» WORK INSTRUCTIONS: If a line in the entries below contains "they", copy it.

Dataset entries
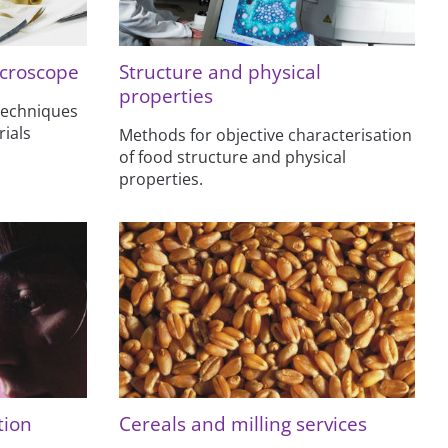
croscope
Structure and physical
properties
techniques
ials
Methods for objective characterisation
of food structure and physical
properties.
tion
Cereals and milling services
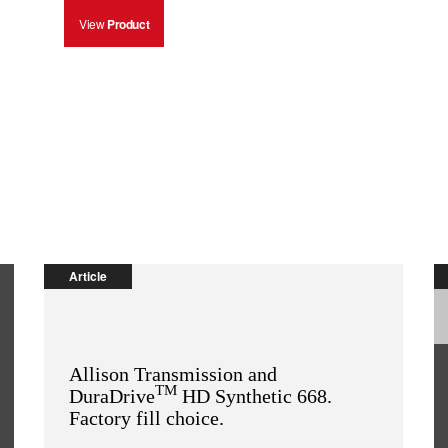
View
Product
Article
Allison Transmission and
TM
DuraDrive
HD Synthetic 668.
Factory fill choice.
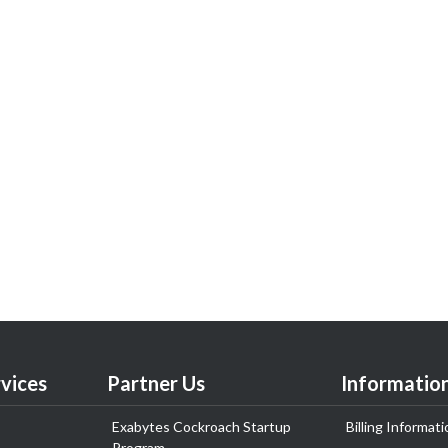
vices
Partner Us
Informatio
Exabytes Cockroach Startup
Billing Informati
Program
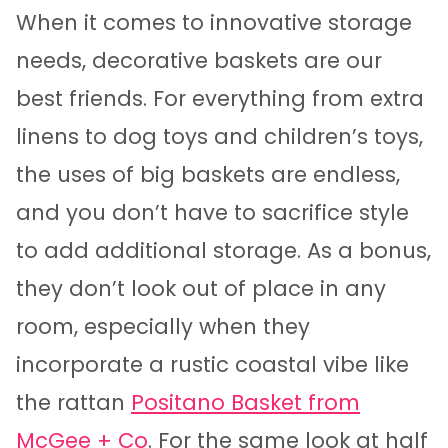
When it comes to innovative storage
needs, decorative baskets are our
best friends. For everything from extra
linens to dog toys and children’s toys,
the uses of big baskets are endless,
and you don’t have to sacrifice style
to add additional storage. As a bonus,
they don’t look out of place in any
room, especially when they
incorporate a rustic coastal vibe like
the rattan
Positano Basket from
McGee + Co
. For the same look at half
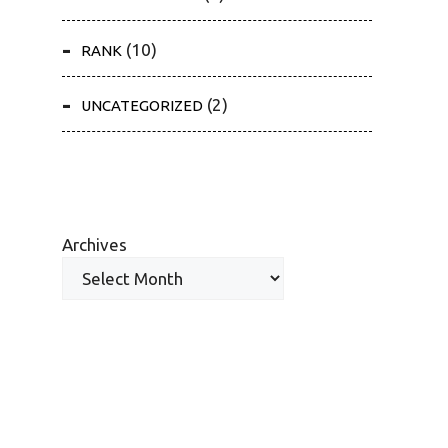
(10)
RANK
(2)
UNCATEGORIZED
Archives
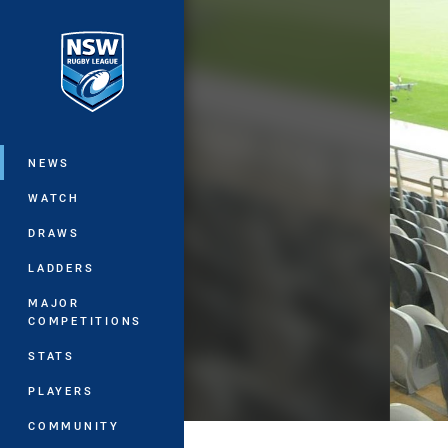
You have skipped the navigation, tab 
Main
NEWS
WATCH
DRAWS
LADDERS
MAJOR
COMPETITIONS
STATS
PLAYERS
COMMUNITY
--
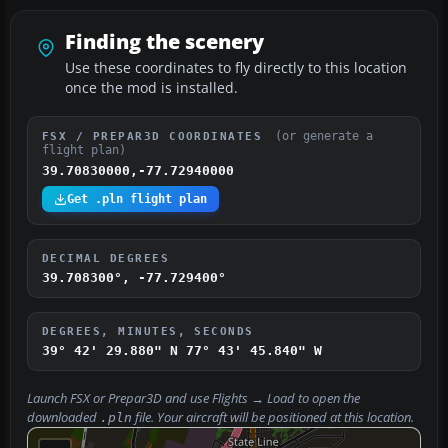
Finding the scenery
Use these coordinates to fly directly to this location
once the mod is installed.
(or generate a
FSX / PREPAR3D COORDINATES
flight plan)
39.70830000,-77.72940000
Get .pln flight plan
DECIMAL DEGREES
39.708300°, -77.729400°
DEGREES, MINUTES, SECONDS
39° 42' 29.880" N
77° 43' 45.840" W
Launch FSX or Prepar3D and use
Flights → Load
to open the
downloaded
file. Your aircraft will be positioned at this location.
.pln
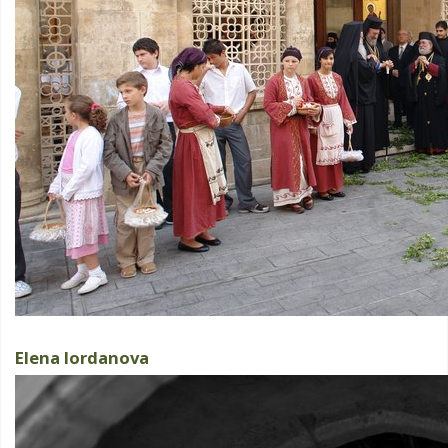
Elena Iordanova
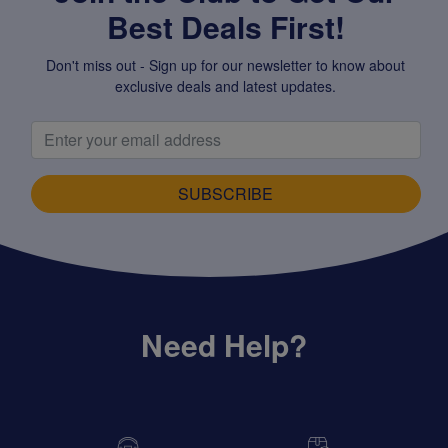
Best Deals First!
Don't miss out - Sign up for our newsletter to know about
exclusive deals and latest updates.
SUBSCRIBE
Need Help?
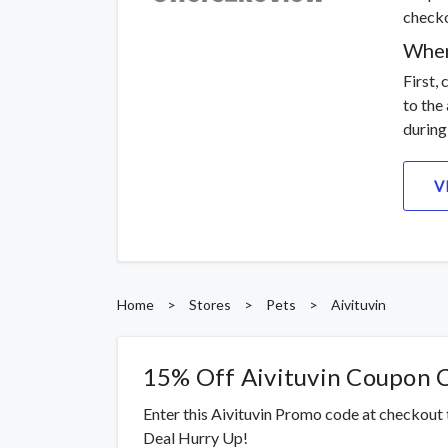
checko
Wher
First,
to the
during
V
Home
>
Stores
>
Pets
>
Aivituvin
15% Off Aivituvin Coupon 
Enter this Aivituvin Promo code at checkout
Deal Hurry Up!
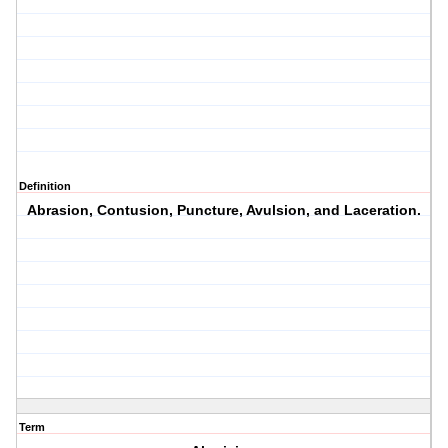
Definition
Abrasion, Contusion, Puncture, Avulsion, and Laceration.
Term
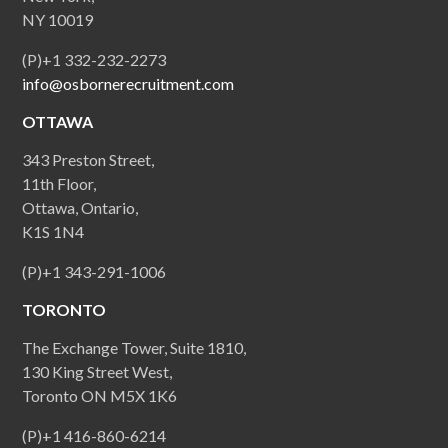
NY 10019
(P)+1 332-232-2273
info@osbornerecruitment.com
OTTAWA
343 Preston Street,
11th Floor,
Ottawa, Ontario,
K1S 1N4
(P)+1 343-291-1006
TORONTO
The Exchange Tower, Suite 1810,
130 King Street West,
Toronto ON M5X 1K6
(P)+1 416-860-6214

» ANSWER SECTION:
they don’t look out of place in any
room, especially when they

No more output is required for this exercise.